Problem to solve =
Every line in the records below between the one holding "renommierten Detekteien" and the one holding "Pirelli P Zero", inclusive, is to be set down exactly; all other lines are to be left out.

Information given =
..........

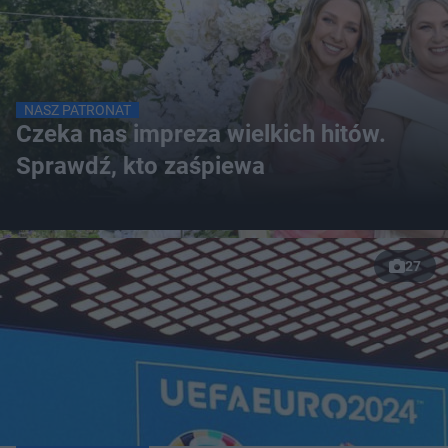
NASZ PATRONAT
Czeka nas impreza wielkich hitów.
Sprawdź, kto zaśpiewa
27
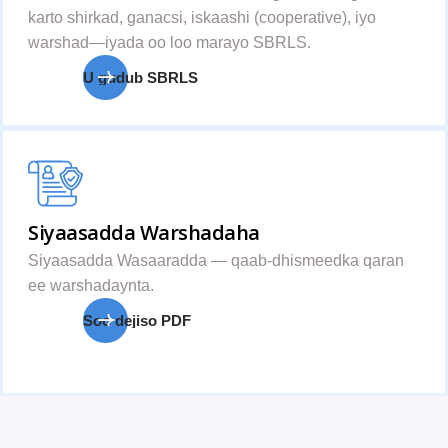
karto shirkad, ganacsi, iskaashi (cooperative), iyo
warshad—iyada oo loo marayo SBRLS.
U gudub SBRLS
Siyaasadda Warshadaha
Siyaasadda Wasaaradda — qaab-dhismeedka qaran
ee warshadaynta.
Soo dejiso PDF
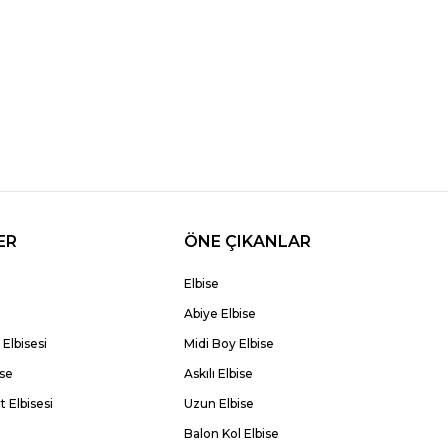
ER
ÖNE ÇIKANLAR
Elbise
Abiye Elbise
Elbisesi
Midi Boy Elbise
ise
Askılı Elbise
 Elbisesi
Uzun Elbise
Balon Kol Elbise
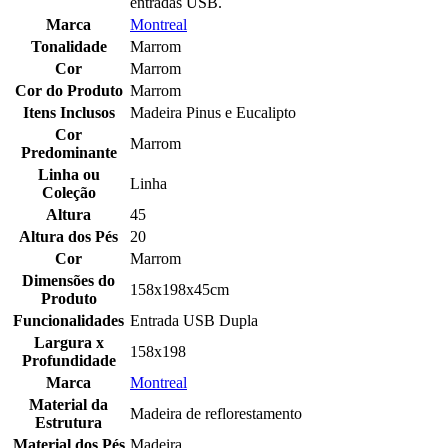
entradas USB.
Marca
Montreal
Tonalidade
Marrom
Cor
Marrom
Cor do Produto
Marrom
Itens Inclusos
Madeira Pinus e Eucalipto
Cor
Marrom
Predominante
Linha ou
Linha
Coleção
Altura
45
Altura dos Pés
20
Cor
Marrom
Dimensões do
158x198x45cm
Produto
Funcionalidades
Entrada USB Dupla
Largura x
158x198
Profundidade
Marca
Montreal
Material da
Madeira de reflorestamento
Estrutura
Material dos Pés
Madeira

..........

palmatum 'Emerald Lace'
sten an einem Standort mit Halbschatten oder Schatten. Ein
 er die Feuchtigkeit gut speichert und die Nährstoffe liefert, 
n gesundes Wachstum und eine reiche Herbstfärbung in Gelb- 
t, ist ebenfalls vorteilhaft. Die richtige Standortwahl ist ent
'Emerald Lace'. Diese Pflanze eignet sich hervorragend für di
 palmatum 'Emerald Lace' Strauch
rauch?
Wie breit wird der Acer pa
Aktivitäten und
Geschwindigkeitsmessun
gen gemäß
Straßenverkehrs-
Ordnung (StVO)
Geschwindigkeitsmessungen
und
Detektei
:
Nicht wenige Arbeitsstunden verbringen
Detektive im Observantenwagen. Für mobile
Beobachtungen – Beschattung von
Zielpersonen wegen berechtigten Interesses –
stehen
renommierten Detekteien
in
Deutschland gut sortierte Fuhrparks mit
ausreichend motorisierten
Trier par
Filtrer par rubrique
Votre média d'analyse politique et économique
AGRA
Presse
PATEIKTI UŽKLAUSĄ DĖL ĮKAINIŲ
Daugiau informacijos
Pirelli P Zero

..........

Output for this exercise =
renommierten Detekteien
in
Deutschland gut sortierte Fuhrparks mit
ausreichend motorisierten
Trier par
Filtrer par rubrique
Votre média d'analyse politique et économique
AGRA
Presse
PATEIKTI UŽKLAUSĄ DĖL ĮKAINIŲ
Daugiau informacijos
Pirelli P Zero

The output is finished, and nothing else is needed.